5.5. The Company acknowledges and agrees that where the Platform enables access to regulated financial products or services, including Corporate Cards, such products or services are issued, governed, and regulated exclusively by the relevant Issuer, and that the Company is bound by the applicable Corporate Card Terms and Conditions and issuer disclosures. The Company represents that it understands Peko does not issue Corporate Cards, does not extend credit, and does not determine transaction approvals, limits, or settlement outcomes.

5.6. The Company represents and warrants that all accounts, payment instruments, and linked services accessed through the Platform are business accounts and are not established or used for personal, household, or consumer purposes. The Company further acknowledges that consumer protection regimes applicable to retail users do not apply to its use of the Platform or Services to the extent permitted under Applicable Law.

5.7. The Company represents and warrants that it will not access or use the Platform or Services from, or make the Platform or Services available to, any jurisdiction, entity, or person subject to comprehensive sanctions, embargoes, or export control restrictions under Applicable Law, and shall not re-export, transfer, or permit use of the Platform or Services in violation of such restrictions.

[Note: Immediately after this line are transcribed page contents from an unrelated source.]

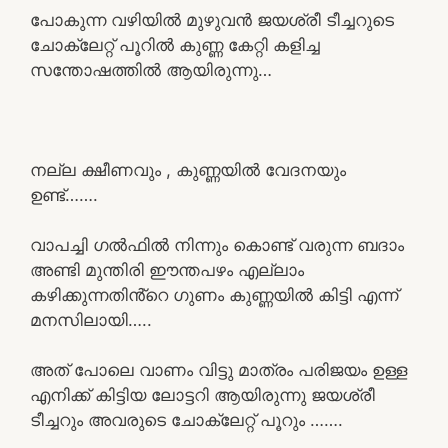
പോകുന്ന വഴിയിൽ മുഴുവൻ ജയശ്രീ ടീച്ചറുടെ
ചോക്ലേറ്റ് പൂറിൽ കുണ്ണ കേറ്റി കളിച്ച
സന്തോഷത്തിൽ ആയിരുന്നു…
നല്ല ക്ഷീണവും , കുണ്ണയിൽ വേദനയും
ഉണ്ട്…….
വാപച്ചി ഗൽഫിൽ നിന്നും കൊണ്ട് വരുന്ന ബദാം
അണ്ടി മുന്തിരി ഈന്തപഴം എല്ലാം
കഴിക്കുന്നതിൻ്റെ ഗുണം കുണ്ണയിൽ കിട്ടി എന്ന്
മനസിലായി…..
അത് പോലെ വാണം വിട്ടു മാത്രം പരിജയം ഉള്ള
എനിക്ക് കിട്ടിയ ലോട്ടറി ആയിരുന്നു ജയശ്രീ
ടീച്ചറും അവരുടെ ചോക്ലേറ്റ് പൂറും …….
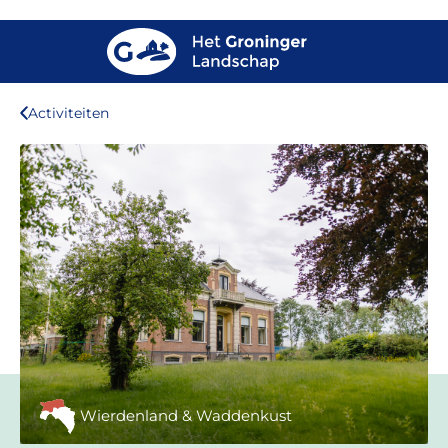
Activiteiten
Wierdenland & Waddenkust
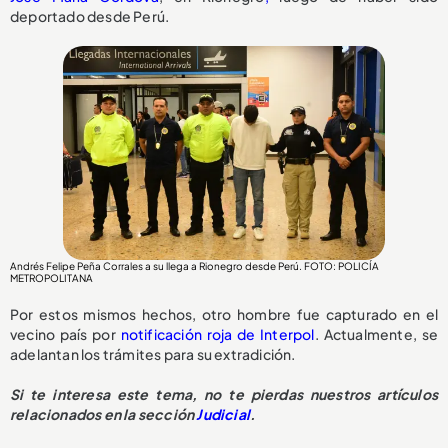
deportado desde Perú.
Andrés Felipe Peña Corrales a su llega a Rionegro desde Perú. FOTO: POLICÍA
METROPOLITANA
Por estos mismos hechos, otro hombre fue capturado en el
vecino país por
notificación roja de Interpol
. Actualmente, se
adelantan los trámites para su extradición.
Si te interesa este tema, no te pierdas nuestros artículos
relacionados en la sección
Judicial
.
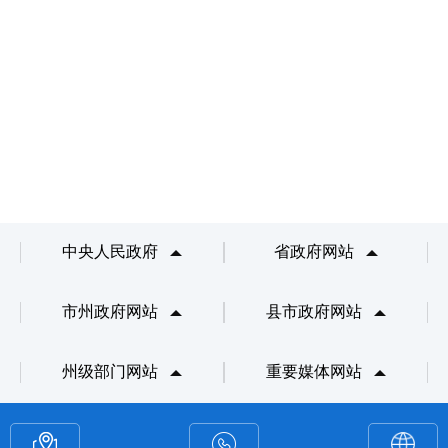
中央人民政府
省政府网站
市州政府网站
县市政府网站
州级部门网站
重要媒体网站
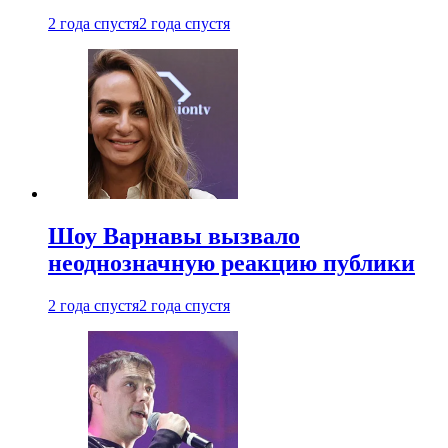
2 года спустя
2 года спустя
Шоу Варнавы вызвало
неоднозначную реакцию публики
2 года спустя
2 года спустя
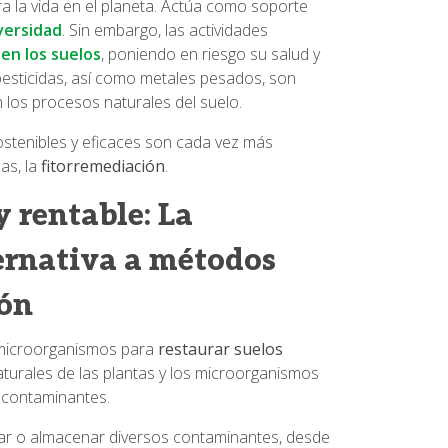
ra la vida en el planeta. Actúa como soporte
versidad
. Sin embargo, las actividades
en los suelos
, poniendo en riesgo su salud y
esticidas, así como metales pesados, son
los procesos naturales del suelo.
ostenibles y eficaces son cada vez más
as, la
fitorremediación
.
y rentable: La
ernativa a métodos
ión
y microorganismos para
restaurar suelos
turales de las plantas y los microorganismos
 contaminantes.
sar o almacenar diversos contaminantes, desde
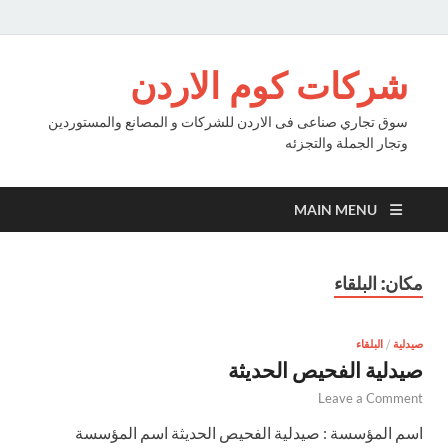
شركات كوم الاردن
سوق تجاري صناعى فى الاردن للشركات و المصانع والمستوردين
وتجار الجملة والتجزئه
MAIN MENU
مكان:
البلقاء
صيدلية
/
البلقاء
صيدلية الفحيص الحديثة
Leave a Comment
اسم المؤسسة : صيدلية الفحيص الحديثة اسم المؤسسة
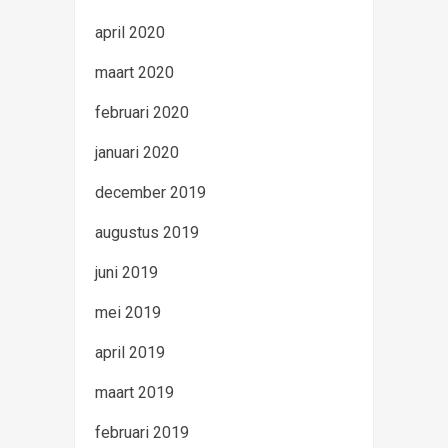
april 2020
maart 2020
februari 2020
januari 2020
december 2019
augustus 2019
juni 2019
mei 2019
april 2019
maart 2019
februari 2019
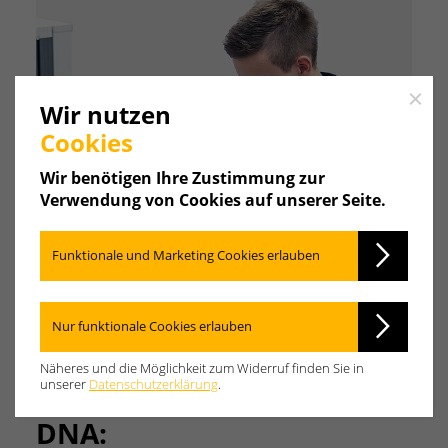
Close
Wir nutzen
Cookies
Wir benötigen Ihre Zustimmung zur
Verwendung von Cookies auf unserer Seite.
Funktionale und Marketing Cookies erlauben
Nur funktionale Cookies erlauben
Näheres und die Möglichkeit zum Widerruf finden Sie in
unserer
Datenschutzerklärung
.
Viele Mitarbeiter, eine
DNA:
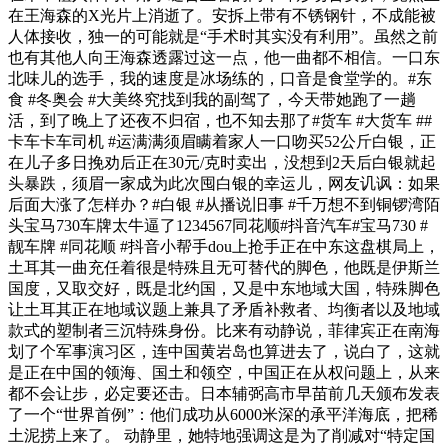
在王海森的X光片上消逝了。安拆上带有不锈钢针，不成能被
人体接收，独一的可能就是“手术时其实没有利用”。虽然之前
也有其他人向王海森透露过这一点，他一曲都不相信。一口东
北味儿的选手，我的速度是冰场练的，口音是食堂学的。#东
食 #冬奥会 #大美终究找到我的副驾了，今天带她跑了一趟
活，到了晚上了还夜不归宿，也不知去那了#货车 #大货车 ##
卡车卡车司机 #运满满须眉瞒着家人一口吻买52公斤白银，正
在儿子多日挽劝后正在30元/克时卖出，没想到2天后白银就起
头暴跌，须眉一家成为此次囤白银的幸运儿，网友讥讽：如果
后面大涨了怎样办？#白银 #从播说旧事 #千万想不到铜锣湾陌
头宝马730车牌太牛逼了1234567同花顺#抖音汽车#宝马730 #
靓车牌 #同花顺 #抖音小帮手dou上抢手正在中东这盘棋局上，
土耳其一曲充任着很是特殊且无可替代的脚色，他既是伊斯兰
国度，又取交好，既是北约国，又是中东地域大国，特殊脚色
让土耳其正在地域议题上兼具了矛盾补救者、均衡者以及地域
款式的塑制者三沉特殊身份。比来有动静说，菲律宾正在南海
划了个军事演习区，连中国黄岩岛也算进去了，说白了，这就
是正在中国的领海、国土和领空，中国正在从权问题上，从来
都不会让步，必定要还击。日本辅弼高市早苗前几天颁布发表
了一个“世界首例”：他们成功从6000米深的承平洋海底，把稀
土泥捞上来了。 动静里，她特地强调这是为了削减对“特定国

5.8. The Company acknowledges that Peko may rely on the representations, warranties, and declarations set out in this Clause for the purposes of regulatory compliance, risk assessment, onboarding decisions, and ongoing monitoring. Any breach of this Clause shall constitute a material breach of this Agreement and may result in immediate suspension or termination of access to the Platform and Services, without prejudice to any other rights or remedies available to Peko under this Agreement or Applicable Law.

6. USE OF THE PLATFORM AND USER OBLIGATIONS

6.1. The Company shall use the Platform and the Services strictly in accordance with this Agreement, the Acceptable Use Policy, all applicable service-specific terms, and Applicable Law. The Company is responsible for ensuring that all individuals authorised to access the Platform on its behalf comply with these requirements and acknowledges that any act or omission by such individuals shall be deemed an act or omission of the Company.

6.2. The Company shall maintain adequate internal controls, policies, and procedures to govern access to and use of the Platform, including appropriate authorisation levels, usage monitoring, and safeguards against misuse, fraud, or unauthorised activity. The Company shall ensure that access credentials are used solely by authorised personnel and shall promptly revoke access upon termination of employment or change in role of any authorised user.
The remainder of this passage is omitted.